TASK PROMPT —
A single number is the answer: the count of lines in the listing below that contain "pagamentos".

INFORMATION SHOWN —
○ ○ ○ ○ ○ ○ ○
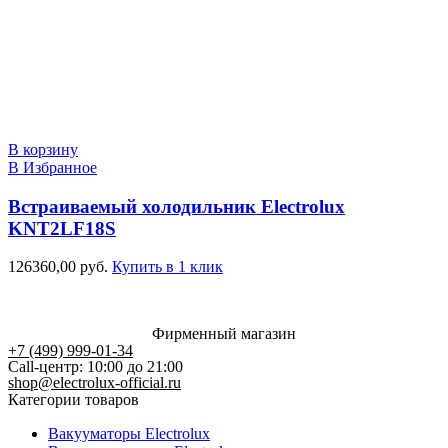
В корзину
В Избранное
Встраиваемый холодильник Electrolux
KNT2LF18S
126360,00
руб.
Купить в 1 клик
Фирменный магазин
+7 (499) 999-01-34
Call-центр: 10:00 до 21:00
shop@electrolux-official.ru
Категории товаров
Вакууматоры Electrolux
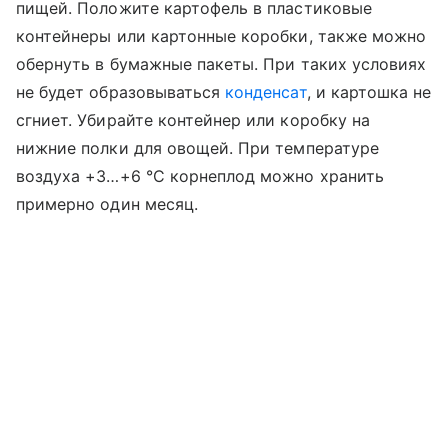
пищей. Положите картофель в пластиковые
контейнеры или картонные коробки, также можно
обернуть в бумажные пакеты. При таких условиях
не будет образовываться
конденсат
, и картошка не
сгниет. Убирайте контейнер или коробку на
нижние полки для овощей. При температуре
воздуха +3…+6 °C корнеплод можно хранить
примерно один месяц.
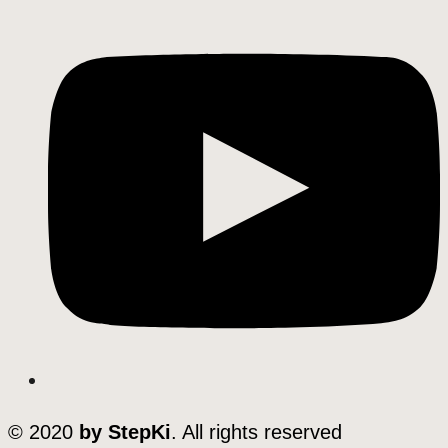
© 2020
by StepKi
. All rights reserved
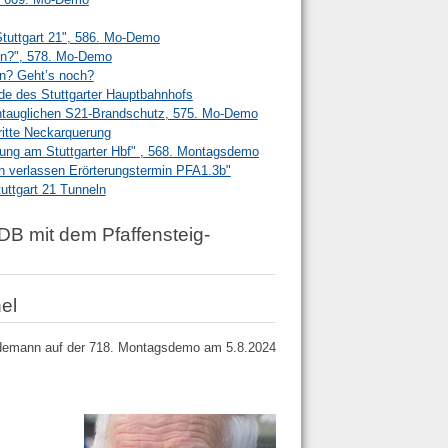
Stuttgart 21", 586. Mo-Demo
en?", 578. Mo-Demo
en? Geht’s noch?
e des Stuttgarter Hauptbahnhofs
ntauglichen S21-Brandschutz, 575. Mo-Demo
ritte Neckarquerung
tung am Stuttgarter Hbf" , 568. Montagsdemo
n verlassen Erörterungstermin PFA1.3b"
ttgart 21 Tunneln
B mit dem Pfaffensteig-
el
ydemann auf der 718. Montagsdemo am 5.8.2024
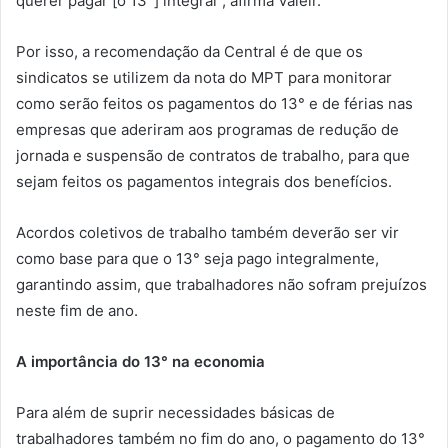
querer pagar [o 13°] integral”, afirma Valeir.
Por isso, a recomendação da Central é de que os
sindicatos se utilizem da nota do MPT para monitorar
como serão feitos os pagamentos do 13° e de férias nas
empresas que aderiram aos programas de redução de
jornada e suspensão de contratos de trabalho, para que
sejam feitos os pagamentos integrais dos benefícios.
Acordos coletivos de trabalho também deverão ser vir
como base para que o 13° seja pago integralmente,
garantindo assim, que trabalhadores não sofram prejuízos
neste fim de ano.
A importância do 13° na economia
Para além de suprir necessidades básicas de
trabalhadores também no fim do ano, o pagamento do 13°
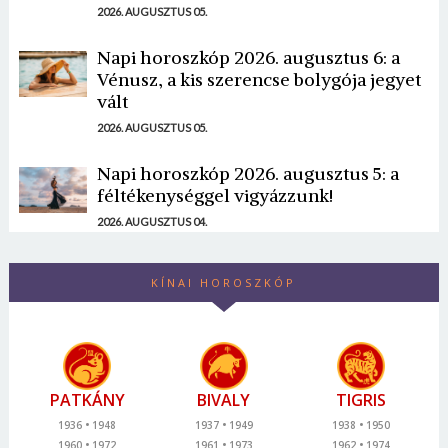
2026. AUGUSZTUS 05.
Napi horoszkóp 2026. augusztus 6: a
Vénusz, a kis szerencse bolygója jegyet
vált
2026. AUGUSZTUS 05.
Napi horoszkóp 2026. augusztus 5: a
féltékenységgel vigyázzunk!
2026. AUGUSZTUS 04.
KÍNAI HOROSZKÓP
PATKÁNY
BIVALY
TIGRIS
1936
1948
1937
1949
1938
1950
1960
1972
1961
1973
1962
1974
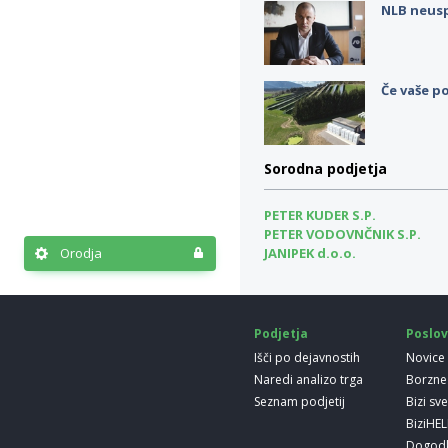
NLB neus
Če vaše po
Sorodna podjetja
PETER KUDER S.P.
PETER VODOVNČNIK S.P.
Orodja
JANIPEK d.o.o.
Podjetja
Poslov
Išči po dejavnostih
Novice
Naredi analizo trga
Borzne
Seznam podjetij
Bizi sv
BiziHE
Dogod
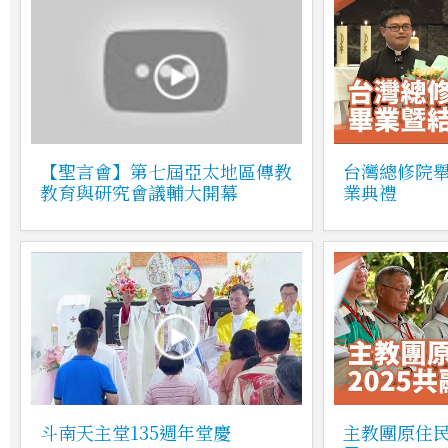
【聖言會】第七屆亞太地區傳教
台灣總修院
教育與研究會議輔大開幕
業典禮
斗南天主堂135週年堂慶
主教團原住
○ ○ ○ ○ ○ ○ ○
SOLUTION TO THE EXERCISE —
2